Oslo: “In the midst of a war, with tens of thousands killed and injured, we must keep alive the only alternative that offers a political solution for Israelis and Palestinians alike: Two states, living side by side, in peace and security,” Norwegian Prime Minister Jonas Gahr Støre said Wednesday. “This could ultimately make it possible to resume the process towards achieving a two-state solution and give it renewed momentum,” he added. 

Madrid: “We hope that our recognition and our reasons contribute to other western countries following this path,” Spain’s Prime Minister Pedro Sanchez told lawmakers Wednesday. “The time has come to move from words to action—for peace, justice and coherence,” he said. 

More than 140 out of 193 United Nations member states already recognize Palestine as a state, including Russia, China, and India. The list also includes nine European countries: Bulgaria, Cyprus, Czech Republic, Hungary, Malta, Poland, Romania, Slovakia, and Sweden.

The U.S. position: Wait a little longer. Biden administration officials have said they favor Palestinian statehood eventually, “but only as a result of negotiations with Israel, a position it shares with European powers including France and Germany,” Reuters writes.

The official Israeli reaction? Anger. “Today’s decision sends a message to the Palestinians and the world: Terrorism pays,” Foreign Minister Israel Katz wrote on social media. “The Irish-Norwegian folly does not deter us,” he continued. “We are determined to achieve our goals: restoring security to our citizens, dismantling Hamas, and bringing the hostages home,” he said. 

The Norwegian perspective: “Since the Oslo Accords of roughly 30 years ago, Norway and many other countries have pursued a strategy in which recognition would follow a peace agreement. This has not been successful,” the country’s prime and foreign ministers said Wednesday. “Neither the Palestinian nor the Israeli people can live their lives in security,” said Prime Minister Støre. “That is why we need to think differently and act accordingly.
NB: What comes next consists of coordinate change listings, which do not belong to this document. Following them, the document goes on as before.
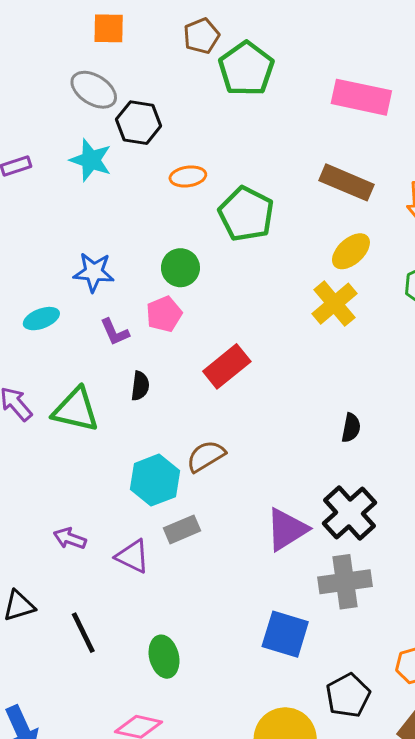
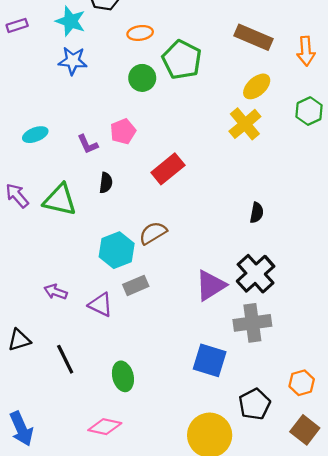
green circle: (180, 268) -> (142, 78), moved
blue star: (94, 272) -> (73, 61), moved

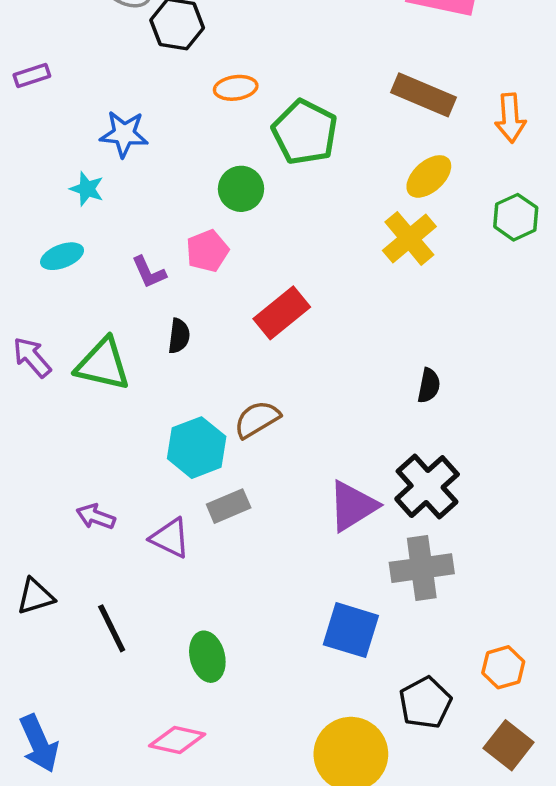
cyan star: (71, 21) -> (87, 189), moved, size x0.7
green circle: (142, 78) -> (241, 189), moved

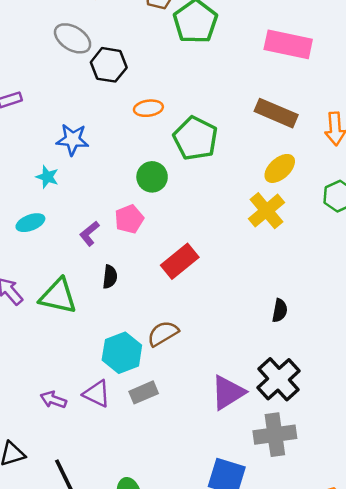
purple L-shape: (149, 272) -> (89, 233), turned 75
purple triangle: (170, 538) -> (97, 394), moved

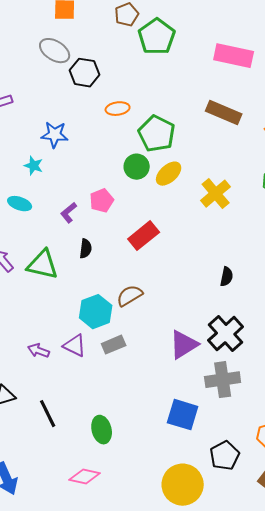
yellow ellipse: (280, 168) -> (169, 174), moved
green circle: (152, 177) -> (137, 167), moved
cyan ellipse: (30, 223) -> (20, 204), turned 40

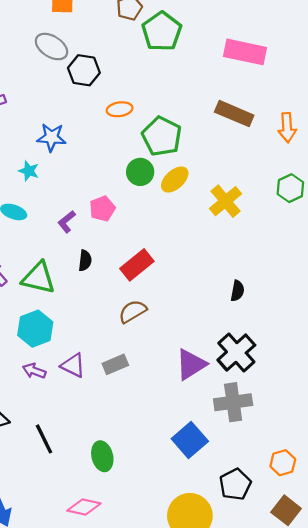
red rectangle: (144, 236) -> (137, 265), moved
cyan hexagon: (96, 312) -> (35, 329), moved
blue square: (183, 415) -> (190, 440), turned 32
We can no longer wait for the conflict to be resolved before we recognise the state of Palestine.” Related reading: 

And ICYMI: The Iran-backed Houthi terrorists in Yemen attacked an oil tanker in the Red Sea with an anti-ship ballistic missile just after midnight Saturday morning. The vessel was the M/T Wind, a Panamanian-flagged, Greek-owned and operated tanker bound for China from Russia, according to U.S. defense officials at Central Command. 

The missile strike caused a temporary loss of propulsion and steering. But the crew was able to restore both, and the vessel “resumed its course under its own power,” CENTCOM said

The Houthis tried to attack again the following day, launching another anti-ship ballistic missile at an unspecified ship in the Gulf of Aden late Saturday. Fortunately, “There were no injuries or damages reported by U.S., coalition, or merchant vessels,” CENTCOM said separately.